Vint ensuite sa période bohème new-yorkaise. Comme Dylan trente ans plus tôt, elle squatte chez des amis, mange de la vache enragée, chante sur les trottoirs et dans les pizzerias de Greenwich Village avec son second groupe, The Faculty, qui l’accompagne toujours. Passée par San Fransisco, elle revient à New York huit mois plus tard et rencontre le producteur Russel Elevado, maître d’œuvre d’albums pour D’Angelo, Alicia Keyes et Keziah Jones. Le courant passe et ses chansons prennent aussitôt cette dimension folk soul épique assez particulière. “Russel et moi, nous voulions y introduire des choses que nous aimons. On écoutait tel disque et on essayait aussitôt de reproduire certains effets. Par exemple on a adapté la structure vocale de Bohemian Rapsody de Queen sur Three Women, et reprit un peu du Dig A Pony des Beatles.” Ne rien s’interdire, ne jamais renoncer à une envie de peur qu’elle ne se change en regret. Un pari qu’elle tient tout au long d’un premier album, Circles, aussi familier qu’inclassable, sur lequel flotte un parfum d’errance enchantée, de flânerie poétique ingénue et acide. Un peu comme le Dylan sixties, Krystle pratique le vagabondage à l’intérieur même de ses chansons, y laisse sa conscience dériver à partir d’éléments disparates, saisis au vol, comme sur Current Events où elle mixe reportages vus la télé et humeurs personnelles. “A la base, il y a une discussion à propos de l’ouragan Katrina et sur la responsabilité de l’administration Bush . Mais aussi ce qui constituait alors pour moi la vraie catastrophe du jour : à savoir que ma meilleure sortait avec mon ex !”
Se décrivant elle-même comme “une romantique contrariée”, ses textes s’invitent volontiers sur le terrain compliqué des relations (Year End Issue) et hésitent rarement à prendre leurs désirs pour de possibles réalités. Ainsi lorsqu’elle commence The Means To Be par ce vibrant : “Give me a man just like a woman!”. Dites-lui que pareil aveu conduira forcément à spéculer sur ses orientations sexuelles, elle vous répondra aussi sec qu’à part franchir les barrières, elle adore aussi briser les tabous.
De toute façon avec la voix qu’elle a “soulful”, “stevie wonderienne”, on se demande bien ce qui pourrait lui résister.
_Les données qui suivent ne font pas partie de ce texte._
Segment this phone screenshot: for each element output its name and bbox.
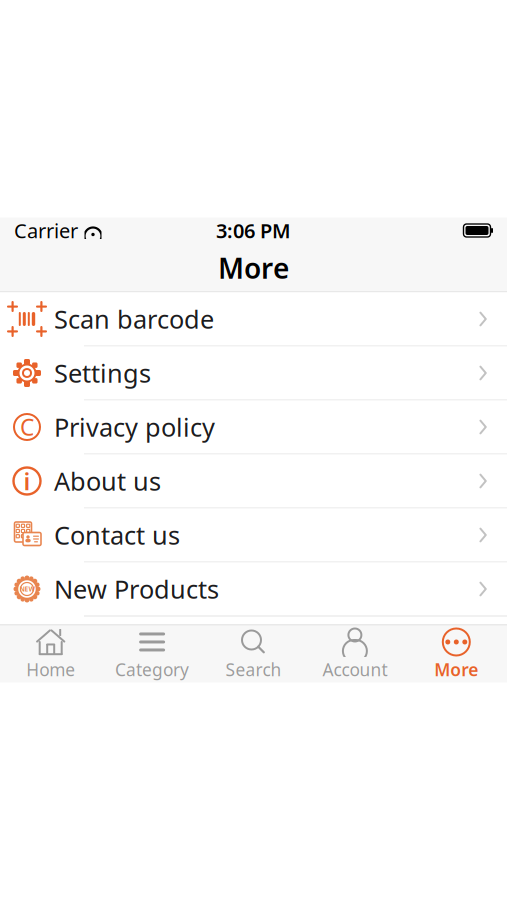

On y retrouve évidemment ces montées extatiques propres au gospel (A View From A Roof Top) mais aussi des accents plus intimes et jazzy où s’incruste une mélancolie bien à elle (Some Trivial Pursuit). On pense forcément à Van Morrison, Joan Armatrading, Joni Mitchell, Me Shell, mais toujours avec ce sentiment d’être en présence d’un songwriter qui réinvente bien plus qu’il ne régurgite.
Depuis quelques mois, Krystle vit à Paris, dans un petit appartement du quartier Clignancourt. “C’est irréel. J’ai l’impression de vivre un conte de fée” dit-elle, avouant quand même souffrir de l’isolement dû à son manque de pratique de la langue. Elle peut toutefois compter sur un petit cercle d’amis pour lequel elle cuisine car elle adore ça. Et l’important c’est que sa vie vagabonde se poursuive. Comme dans cette chanson de Dylan qui dit : “she’s an artist, she don’t look back”.